In 1960, he proceeded to Oloibiri, and between 1962 and 1967, took up apprenticeship in Nembe as a bricklayer with his master, Abel Amaseimo. He soon returned to Fantuo to learn the finer points of trading with his aunt, Ekimiebi Okolo, fondly called Sisi. He proved himself to be a loyal apprentice, understudying his aunt for all of seventeen years before he left to be his own man. He was quick to recall those days with fondness and acknowledged his indebtedness to Sisi without disguise.

He said of his aunt: ‘She was a restless worker with hands in every business of the day. She was into fishing and she was an all-round trader. She sold everything from garri to gin to APC (All Progressives Congress), the tablet for headache in those days. She taught me everything I know about buying and selling’.

Otonye’s most remarkable trading adventure is worth recounting. On Saturday, 15 January 1966, he left Nembe for Port Harcourt, a tedious journey through stormy rivers and calm creeks, and arrived safely. History records that the events leading up to the Nigeria-Biafra civil war broke out that day.

Yet, Otonye Ololo boarded the next available lorry to Onitsha, lugging his commercial bags of crayfish, looking for a female customer whose name he couldn’t quite remember. She had deserted her shop in the early panic of those days, and no neighbour could tell of her whereabouts.

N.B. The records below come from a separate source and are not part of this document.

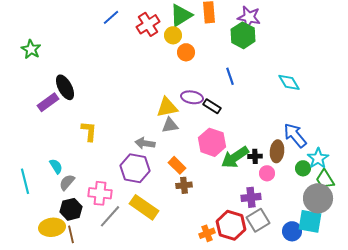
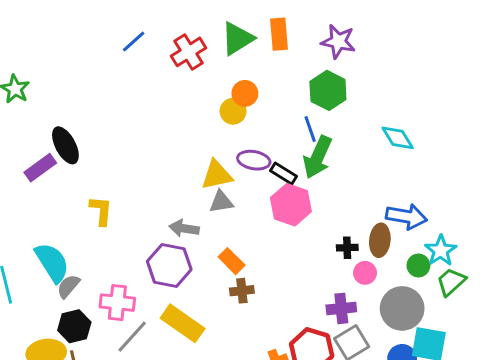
yellow circle: (173, 35) -> (233, 111), moved
green hexagon: (243, 35) -> (328, 90), moved
blue arrow: (295, 135) -> (407, 217), turned 140
pink hexagon: (212, 142) -> (291, 205), moved
green arrow: (235, 157) -> (318, 157), moved, turned -32
cyan semicircle: (56, 166) -> (52, 263), size x1.8
green trapezoid: (325, 179) -> (451, 282), turned 80
gray circle: (318, 198) -> (402, 308), moved

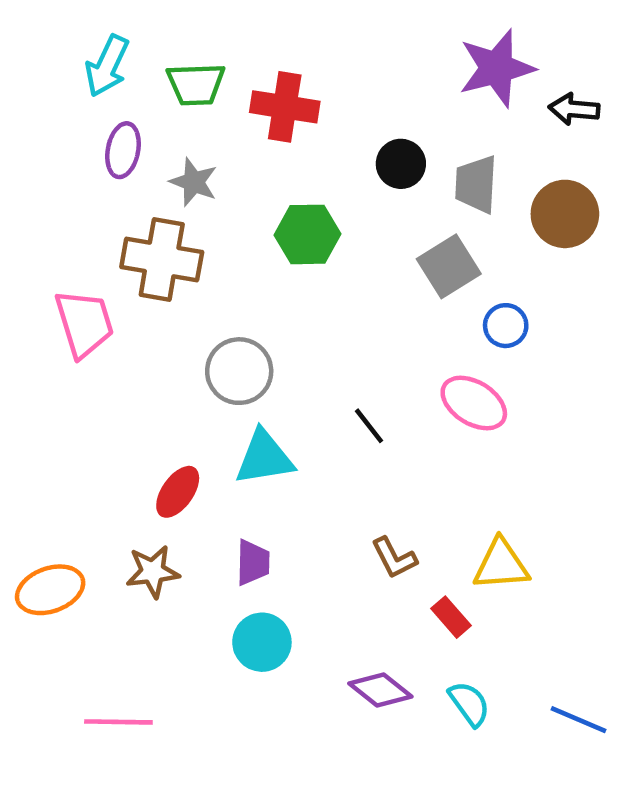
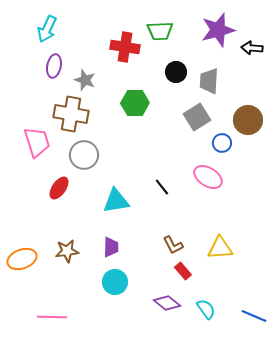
green trapezoid: (196, 84) -> (160, 31), moved
brown circle: (565, 214) -> (248, 120), moved
gray circle: (239, 371) -> (84, 155), moved
red ellipse: (178, 492) -> (59, 188), moved
red rectangle: (451, 617) -> (183, 271), moved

Otonye was stranded in Onitsha, and the rattle of gun fire was already resonant in the distance. He didn’t have the fare back to Port Harcourt because he had no cash from the crayfish he couldn’t sell, so he took a taxi to 75 Market Road, Onitsha, where his first cousin, Serilla Aye Ilagha, a young seamstress and daughter of the woman who taught him to be a trader, dwelt with her school teacher husband. The young couple gladly gave shelter to the weary traveller. Joseph Aye Ilagha, the husband, was the same man who had encouraged Otonye Ololo to hold on to his chalk and slate in younger days.

In 1970, at the end of the civil war, Otonye decided to settle at Brass, his mother’s hometown. Two years later, he was formally recognised as an elder of Shidi Wari, and twenty years later, he emerged as the substantive head of the war-canoe house, taking on the title of Chief Dimain. In 2011, Chief Otonye Ololo-Dimain was formally chalked into office as His Highness, king of Shidi Town in Twon-Brass.

But this king would not be drawn back by royal robes and heavy beads. Like David casting aside the armour of Saul, Otonye Ololo put his titles aside when he got down to business. He said: ‘I live by trading. I live by what my aunt taught me. I trade in bottled drinks. When I left bricklaying, I went into marine transportation’.

Otonye Ololo-Dimain recalled how it all started in 1982 when His Royal Majesty Alfred Papapreye Diete-Spiff, Seriyai II, Amanyanabo of Twon-Brass, donated two 75-horsepower engines to encourage the new transport venture. The grateful beneficiary of that royal gesture promptly fitted the engines onto a wooden boat that came to be known as MV Ololo, traversing the wide waters of the Brass River, from Twon through Akassa, Okpoama and Nembe, all the way to Port Harcourt and back. Guess why King Diete-Spiff made that remarkable overture? Ololo told his story tersely.

‘I was chalked on behalf of Diete-Spiff. Shidi Wari presented Spiff as king. He wasn’t around so I received the honour on his behalf. When he returned, I handed the staff of office over to him. In other words, I was regent of Twon-Brass in the intervening period. So he always gave me that regard, and that’s why he supported my boat transport venture’, he said.

The regent of Twon-Brass who dutifully handed over to King Alfred Diete-Spiff, first Military Administrator of River State, long before Bayelsa was born,, the good salesman from Fantuo, the famous brick layer with a natural whistle between his lips, the man who posed in front of his pile of crate bottles for a photograph, a smile upon his friendly face, he passed on to eternity recently. Amid a great revival of his memory and legacy, his remains will be laid to rest on Saturday 15 November 2025, at his mother’s home, Twon-Brass, the city by the Atlantic shores along the Niger Delta coastline.